━━ RECORDS PROVIDED ━━
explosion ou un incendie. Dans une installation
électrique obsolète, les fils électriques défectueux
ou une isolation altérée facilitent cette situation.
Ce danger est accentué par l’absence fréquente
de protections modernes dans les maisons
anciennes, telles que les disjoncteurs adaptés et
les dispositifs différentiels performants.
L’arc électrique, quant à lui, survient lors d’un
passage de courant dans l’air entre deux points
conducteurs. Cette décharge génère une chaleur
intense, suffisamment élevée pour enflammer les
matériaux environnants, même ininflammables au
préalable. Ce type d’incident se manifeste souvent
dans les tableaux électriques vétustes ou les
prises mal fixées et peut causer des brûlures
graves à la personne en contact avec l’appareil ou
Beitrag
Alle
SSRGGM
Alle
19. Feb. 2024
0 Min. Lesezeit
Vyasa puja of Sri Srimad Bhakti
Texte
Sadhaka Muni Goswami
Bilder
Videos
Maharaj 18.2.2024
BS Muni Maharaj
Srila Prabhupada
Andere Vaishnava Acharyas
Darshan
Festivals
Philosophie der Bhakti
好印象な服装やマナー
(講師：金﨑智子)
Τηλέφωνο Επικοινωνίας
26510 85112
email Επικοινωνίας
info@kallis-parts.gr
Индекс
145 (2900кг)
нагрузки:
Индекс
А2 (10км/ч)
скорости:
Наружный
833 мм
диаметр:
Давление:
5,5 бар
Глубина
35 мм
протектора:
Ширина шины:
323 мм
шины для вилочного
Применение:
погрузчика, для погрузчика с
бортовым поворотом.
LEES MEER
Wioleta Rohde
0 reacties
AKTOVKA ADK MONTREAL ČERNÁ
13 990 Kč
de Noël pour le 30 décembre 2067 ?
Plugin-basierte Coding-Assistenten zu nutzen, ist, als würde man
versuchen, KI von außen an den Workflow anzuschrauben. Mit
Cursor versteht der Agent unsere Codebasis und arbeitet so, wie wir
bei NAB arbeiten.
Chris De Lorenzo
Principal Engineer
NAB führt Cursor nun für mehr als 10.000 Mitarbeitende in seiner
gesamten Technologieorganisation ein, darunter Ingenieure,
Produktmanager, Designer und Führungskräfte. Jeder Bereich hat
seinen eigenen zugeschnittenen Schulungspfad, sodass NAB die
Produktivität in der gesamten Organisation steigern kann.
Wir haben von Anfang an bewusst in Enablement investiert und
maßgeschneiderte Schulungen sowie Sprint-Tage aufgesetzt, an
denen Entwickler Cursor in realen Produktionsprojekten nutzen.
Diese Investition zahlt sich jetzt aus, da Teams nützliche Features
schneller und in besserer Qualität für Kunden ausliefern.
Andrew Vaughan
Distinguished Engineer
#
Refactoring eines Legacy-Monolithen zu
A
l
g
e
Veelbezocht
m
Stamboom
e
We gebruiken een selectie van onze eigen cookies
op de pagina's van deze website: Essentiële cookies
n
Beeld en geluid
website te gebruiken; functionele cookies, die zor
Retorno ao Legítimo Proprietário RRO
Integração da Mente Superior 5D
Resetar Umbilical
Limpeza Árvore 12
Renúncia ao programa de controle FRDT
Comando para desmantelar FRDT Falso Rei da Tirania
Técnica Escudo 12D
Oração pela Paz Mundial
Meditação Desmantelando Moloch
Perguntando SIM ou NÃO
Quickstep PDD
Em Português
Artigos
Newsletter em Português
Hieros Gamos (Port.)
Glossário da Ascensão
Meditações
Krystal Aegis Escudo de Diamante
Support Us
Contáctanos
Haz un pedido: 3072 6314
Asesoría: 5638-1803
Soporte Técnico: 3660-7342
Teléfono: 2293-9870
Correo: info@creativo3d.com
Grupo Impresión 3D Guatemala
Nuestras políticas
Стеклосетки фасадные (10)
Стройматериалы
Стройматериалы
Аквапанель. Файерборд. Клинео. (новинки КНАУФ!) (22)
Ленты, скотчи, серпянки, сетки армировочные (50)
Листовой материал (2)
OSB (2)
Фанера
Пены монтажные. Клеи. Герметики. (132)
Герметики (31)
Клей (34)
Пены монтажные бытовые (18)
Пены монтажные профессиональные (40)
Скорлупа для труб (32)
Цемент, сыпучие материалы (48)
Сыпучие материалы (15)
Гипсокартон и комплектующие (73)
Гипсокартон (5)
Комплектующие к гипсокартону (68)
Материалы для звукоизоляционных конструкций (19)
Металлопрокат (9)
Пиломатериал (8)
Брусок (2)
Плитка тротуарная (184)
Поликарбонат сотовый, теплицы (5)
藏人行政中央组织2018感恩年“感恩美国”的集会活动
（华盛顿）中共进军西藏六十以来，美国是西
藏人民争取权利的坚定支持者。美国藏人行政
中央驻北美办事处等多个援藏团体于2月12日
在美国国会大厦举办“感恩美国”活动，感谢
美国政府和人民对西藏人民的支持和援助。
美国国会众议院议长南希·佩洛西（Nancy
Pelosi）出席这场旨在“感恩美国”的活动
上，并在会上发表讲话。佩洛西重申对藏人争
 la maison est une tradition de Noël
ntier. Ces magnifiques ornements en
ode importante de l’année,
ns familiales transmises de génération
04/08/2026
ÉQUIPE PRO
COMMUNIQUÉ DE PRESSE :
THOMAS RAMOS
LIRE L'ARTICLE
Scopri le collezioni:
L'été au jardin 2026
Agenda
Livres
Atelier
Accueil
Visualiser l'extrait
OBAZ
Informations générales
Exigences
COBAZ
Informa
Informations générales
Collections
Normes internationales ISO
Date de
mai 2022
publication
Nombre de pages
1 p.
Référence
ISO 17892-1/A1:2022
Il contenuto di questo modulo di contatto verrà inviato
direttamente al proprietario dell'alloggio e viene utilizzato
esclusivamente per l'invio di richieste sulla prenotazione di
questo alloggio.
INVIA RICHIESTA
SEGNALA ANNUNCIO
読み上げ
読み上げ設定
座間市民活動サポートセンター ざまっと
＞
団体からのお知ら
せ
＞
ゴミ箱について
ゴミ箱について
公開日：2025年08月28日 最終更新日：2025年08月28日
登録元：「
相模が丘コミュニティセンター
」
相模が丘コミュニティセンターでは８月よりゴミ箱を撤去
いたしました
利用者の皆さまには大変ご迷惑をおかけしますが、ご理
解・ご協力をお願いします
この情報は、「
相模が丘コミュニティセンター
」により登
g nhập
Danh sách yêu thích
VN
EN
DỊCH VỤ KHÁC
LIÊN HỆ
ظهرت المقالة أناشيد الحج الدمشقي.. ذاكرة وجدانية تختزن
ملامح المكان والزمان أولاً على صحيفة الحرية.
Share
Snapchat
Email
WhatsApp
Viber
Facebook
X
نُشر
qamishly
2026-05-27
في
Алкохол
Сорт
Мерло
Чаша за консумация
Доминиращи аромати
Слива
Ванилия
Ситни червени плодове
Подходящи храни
━━━
#### ASSIGNED TASK:
An exact copy of the material above is needed.

#### ANSWER BELOW:
explosion ou un incendie. Dans une installation
électrique obsolète, les fils électriques défectueux
ou une isolation altérée facilitent cette situation.
Ce danger est accentué par l’absence fréquente
de protections modernes dans les maisons
anciennes, telles que les disjoncteurs adaptés et
les dispositifs différentiels performants.
L’arc électrique, quant à lui, survient lors d’un
passage de courant dans l’air entre deux points
conducteurs. Cette décharge génère une chaleur
intense, suffisamment élevée pour enflammer les
matériaux environnants, même ininflammables au
préalable. Ce type d’incident se manifeste souvent
dans les tableaux électriques vétustes ou les
prises mal fixées et peut causer des brûlures
graves à la personne en contact avec l’appareil ou
Beitrag
Alle
SSRGGM
Alle
19. Feb. 2024
0 Min. Lesezeit
Vyasa puja of Sri Srimad Bhakti
Texte
Sadhaka Muni Goswami
Bilder
Videos
Maharaj 18.2.2024
BS Muni Maharaj
Srila Prabhupada
Andere Vaishnava Acharyas
Darshan
Festivals
Philosophie der Bhakti
好印象な服装やマナー
(講師：金﨑智子)
Τηλέφωνο Επικοινωνίας
26510 85112
email Επικοινωνίας
info@kallis-parts.gr
Индекс
145 (2900кг)
нагрузки:
Индекс
А2 (10км/ч)
скорости:
Наружный
833 мм
диаметр:
Давление:
5,5 бар
Глубина
35 мм
протектора:
Ширина шины:
323 мм
шины для вилочного
Применение:
погрузчика, для погрузчика с
бортовым поворотом.
LEES MEER
Wioleta Rohde
0 reacties
AKTOVKA ADK MONTREAL ČERNÁ
13 990 Kč
de Noël pour le 30 décembre 2067 ?
Plugin-basierte Coding-Assistenten zu nutzen, ist, als würde man
versuchen, KI von außen an den Workflow anzuschrauben. Mit
Cursor versteht der Agent unsere Codebasis und arbeitet so, wie wir
bei NAB arbeiten.
Chris De Lorenzo
Principal Engineer
NAB führt Cursor nun für mehr als 10.000 Mitarbeitende in seiner
gesamten Technologieorganisation ein, darunter Ingenieure,
Produktmanager, Designer und Führungskräfte. Jeder Bereich hat
seinen eigenen zugeschnittenen Schulungspfad, sodass NAB die
Produktivität in der gesamten Organisation steigern kann.
Wir haben von Anfang an bewusst in Enablement investiert und
maßgeschneiderte Schulungen sowie Sprint-Tage aufgesetzt, an
denen Entwickler Cursor in realen Produktionsprojekten nutzen.
Diese Investition zahlt sich jetzt aus, da Teams nützliche Features
schneller und in besserer Qualität für Kunden ausliefern.
Andrew Vaughan
Distinguished Engineer
#
Refactoring eines Legacy-Monolithen zu
A
l
g
e
Veelbezocht
m
Stamboom
e
We gebruiken een selectie van onze eigen cookies
op de pagina's van deze website: Essentiële cookies
n
Beeld en geluid
website te gebruiken; functionele cookies, die zor
Retorno ao Legítimo Proprietário RRO
Integração da Mente Superior 5D
Resetar Umbilical
Limpeza Árvore 12
Renúncia ao programa de controle FRDT
Comando para desmantelar FRDT Falso Rei da Tirania
Técnica Escudo 12D
Oração pela Paz Mundial
Meditação Desmantelando Moloch
Perguntando SIM ou NÃO
Quickstep PDD
Em Português
Artigos
Newsletter em Português
Hieros Gamos (Port.)
Glossário da Ascensão
Meditações
Krystal Aegis Escudo de Diamante
Support Us
Contáctanos
Haz un pedido: 3072 6314
Asesoría: 5638-1803
Soporte Técnico: 3660-7342
Teléfono: 2293-9870
Correo: info@creativo3d.com
Grupo Impresión 3D Guatemala
Nuestras políticas
Стеклосетки фасадные (10)
Стройматериалы
Стройматериалы
Аквапанель. Файерборд. Клинео. (новинки КНАУФ!) (22)
Ленты, скотчи, серпянки, сетки армировочные (50)
Листовой материал (2)
OSB (2)
Фанера
Пены монтажные. Клеи. Герметики. (132)
Герметики (31)
Клей (34)
Пены монтажные бытовые (18)
Пены монтажные профессиональные (40)
Скорлупа для труб (32)
Цемент, сыпучие материалы (48)
Сыпучие материалы (15)
Гипсокартон и комплектующие (73)
Гипсокартон (5)
Комплектующие к гипсокартону (68)
Материалы для звукоизоляционных конструкций (19)
Металлопрокат (9)
Пиломатериал (8)
Брусок (2)
Плитка тротуарная (184)
Поликарбонат сотовый, теплицы (5)
藏人行政中央组织2018感恩年“感恩美国”的集会活动
（华盛顿）中共进军西藏六十以来，美国是西
藏人民争取权利的坚定支持者。美国藏人行政
中央驻北美办事处等多个援藏团体于2月12日
在美国国会大厦举办“感恩美国”活动，感谢
美国政府和人民对西藏人民的支持和援助。
美国国会众议院议长南希·佩洛西（Nancy
Pelosi）出席这场旨在“感恩美国”的活动
上，并在会上发表讲话。佩洛西重申对藏人争
 la maison est une tradition de Noël
ntier. Ces magnifiques ornements en
ode importante de l’année,
ns familiales transmises de génération
04/08/2026
ÉQUIPE PRO
COMMUNIQUÉ DE PRESSE :
THOMAS RAMOS
LIRE L'ARTICLE
Scopri le collezioni:
L'été au jardin 2026
Agenda
Livres
Atelier
Accueil
Visualiser l'extrait
OBAZ
Informations générales
Exigences
COBAZ
Informa
Informations générales
Collections
Normes internationales ISO
Date de
mai 2022
publication
Nombre de pages
1 p.
Référence
ISO 17892-1/A1:2022
Il contenuto di questo modulo di contatto verrà inviato
direttamente al proprietario dell'alloggio e viene utilizzato
esclusivamente per l'invio di richieste sulla prenotazione di
questo alloggio.
INVIA RICHIESTA
SEGNALA ANNUNCIO
読み上げ
読み上げ設定
座間市民活動サポートセンター ざまっと
＞
団体からのお知ら
せ
＞
ゴミ箱について
ゴミ箱について
公開日：2025年08月28日 最終更新日：2025年08月28日
登録元：「
相模が丘コミュニティセンター
」
相模が丘コミュニティセンターでは８月よりゴミ箱を撤去
いたしました
利用者の皆さまには大変ご迷惑をおかけしますが、ご理
解・ご協力をお願いします
この情報は、「
相模が丘コミュニティセンター
」により登
g nhập
Danh sách yêu thích
VN
EN
DỊCH VỤ KHÁC
LIÊN HỆ
ظهرت المقالة أناشيد الحج الدمشقي.. ذاكرة وجدانية تختزن
ملامح المكان والزمان أولاً على صحيفة الحرية.
Share
Snapchat
Email
WhatsApp
Viber
Facebook
X
نُشر
qamishly
2026-05-27
في
Алкохол
Сорт
Мерло
Чаша за консумация
Доминиращи аромати
Слива
Ванилия
Ситни червени плодове
Подходящи храни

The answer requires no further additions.